Александр не слушал. Он похлопал ребенка по щечке, улыбнулся ему и сказал:
– Ты будешь служить царице. Она великая царица, величайшая из цариц. Тебе очень повезло.
«Наверное, так», – подумала Мериамон. Александру безразлично, что мужчина совершенно не может прислуживать персидской даме. Но ребенок по крайней мере останется жив и попадет в хорошие руки; остальные жители Газы не могут рассчитывать на это.
Мериамон ничего не сказала царю, хотя его взгляд приглашал ее к разговору. Она должна была быть рядом с ним. Видеть его изнутри и снаружи. Тьма ушла, зло сгорело. Богиня Сехмет, богиня с головой львицы, могла быть и гневной, и спокойной. Дионис был богом вина и смеха. Богом.
Александр вернулся в свой шатер, когда солнце давно уже село, когда город затих и мертвые были похоронены, раненые и умирающие вверены заботам врачей, а армия накормлена, согрета вином и, победоносная, отправлена спать. Александр шел один, как делали немногие.
Его ждали. Не слуга, но достаточно привычный к такой работе, в свое время, и не так уж давно, немало ее выполнявший. Он ничего не сказал. Ему никогда не нужно было этого. Он просто наполнил чашу и протянул ее.
Александр опустился на стул, взял чашу и отхлебнул изрядно разбавленного вина. Не знавшая отдыха энергия все еще бурлила и искрилась в нем, как летние зарницы в небе над Пеллой, столицей Македонии. Но чувствовалось, что эта энергия готова уже иссякнуть.
Гефестион снял с него хитон. Повязка на плече была влажная, пропитанная не только потом, но и кровью. Гефестион нахмурился.
– Позвать Филиппоса? – спросил он. – Или египтянку?
– Нет. – Голос Александра прозвучал спокойно, без резкости, но споры исключались.
Гефестион, ничего не боясь, все равно стал бы спорить, если бы можно было чего-то добиться. Он пожал плечами и принялся разматывать бинты с опухшего плеча. Рана, насколько он мог понять, выглядела не хуже, чем раньше. Она заживала, кажется. Наконец-то. Что же до распухшего бедра с огромным кровоподтеком…
– Вот что ты с собой делаешь, – сказал он укоризненно.
Александр ничего не ответил. Губы его были плотно сжаты. Он не сдавался боли, как не сдался бы ничему другому – ни человеку, ни богу, ни силам природы.
– В один прекрасный день ты погибнешь из-за своего упрямства, – сказал Гефестион. Он говорил так, не глядя на царя, достал чистые бинты из ящика у кровати, принес вату и кувшин с бальзамом, который сделала египтянка, странная маленькая женщина, умная, владеющая многими искусствами и знаниями. Гефестион занялся перевязкой.

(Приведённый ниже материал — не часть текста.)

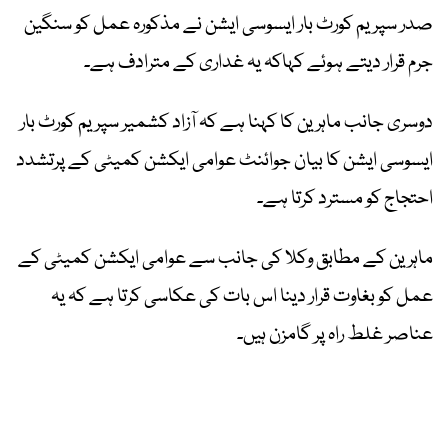
صدر سپریم کورٹ بار ایسوسی ایشن نے مذکورہ عمل کو سنگین
جرم قرار دیتے ہوئے کہاکہ یہ غداری کے مترادف ہے۔
دوسری جانب ماہرین کا کہنا ہے کہ آزاد کشمیر سپریم کورٹ بار
ایسوسی ایشن کا بیان جوائنٹ عوامی ایکشن کمیٹی کے پرتشدد
احتجاج کو مسترد کرتا ہے۔
ماہرین کے مطابق وکلا کی جانب سے عوامی ایکشن کمیٹی کے
عمل کو بغاوت قرار دینا اس بات کی عکاسی کرتا ہے کہ یہ
عناصر غلط راہ پر گامزن ہیں۔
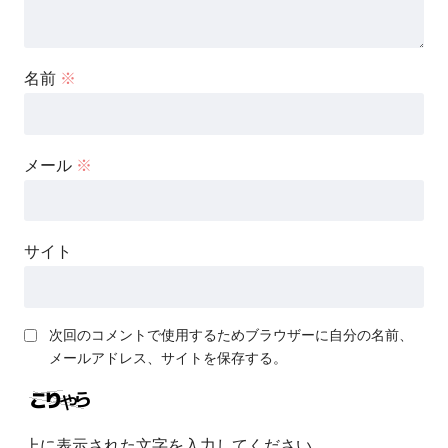
名前
※
メール
※
サイト
次回のコメントで使用するためブラウザーに自分の名前、
メールアドレス、サイトを保存する。
上に表示された文字を入力してください。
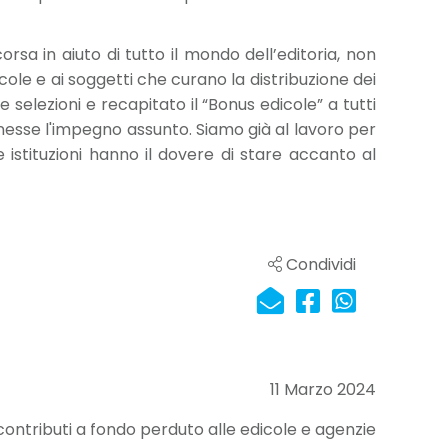
rsa in aiuto di tutto il mondo dell’editoria, non
icole e ai soggetti che curano la distribuzione dei
le selezioni e recapitato il “Bonus edicole” a tutti
esse l'impegno assunto. Siamo già al lavoro per
 istituzioni hanno il dovere di stare accanto al
Condividi
11 Marzo 2024
i contributi a fondo perduto alle edicole e agenzie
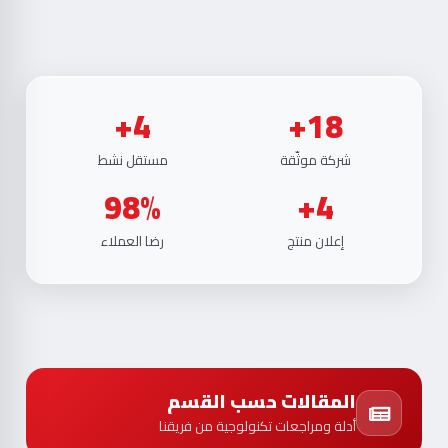
4+
18+
شركة موثّقة
مستقل نشط
98%
4+
إعلان منتج
رضا العملاء
المقالات حسب القسم
أدلة ومراجعات تكنولوجية من فريقنا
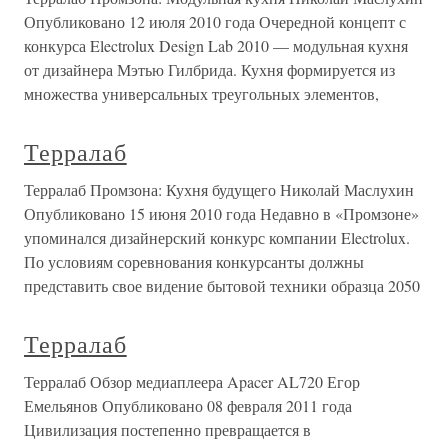
Опубликовано 12 июля 2010 года Очередной концепт с
конкурса Electrolux Design Lab 2010 — модульная кухня
от дизайнера Мэтью Гилбрида. Кухня формируется из
множества универсальных треугольных элементов,
Терралаб
Терралаб Промзона: Кухня будущего Николай Маслухин
Опубликовано 15 июня 2010 года Недавно в «Промзоне»
упоминался дизайнерский конкурс компании Electrolux.
По условиям соревнования конкурсанты должны
представить свое видение бытовой техники образца 2050
Терралаб
Терралаб Обзор медиаплеера Apacer AL720 Егор
Емельянов Опубликовано 08 февраля 2011 года
Цивилизация постепенно превращается в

– Значит, – сказал Александр, когда он уже почти закончил, – ты тоже считаешь, что я глупец.
– Не глупец, – возразил Гефестион.
– Ну безумец.
– И не безумец.
Александр дернулся. Гефестион нахмурился. Александр остался сидеть смирно, но не дольше, чем нужно было, чтобы закончить перевязку. Он тут же вскочил и заходил взад-вперед.
Гефестион сидел на корточках и наблюдал. Было какое-то странное успокоение в том, чтобы делать то, что он делал, – неужели уже целых десять лет? Сохранять неподвижность, когда Александр метался. Сохранять спокойствие, просто присутствовать.
Александр остановился и резко повернулся. Замечательное движение – грациозное, стремительное, совершенно непринужденное, несмотря на перевязанное плечо, на поврежденное распухшее бедро.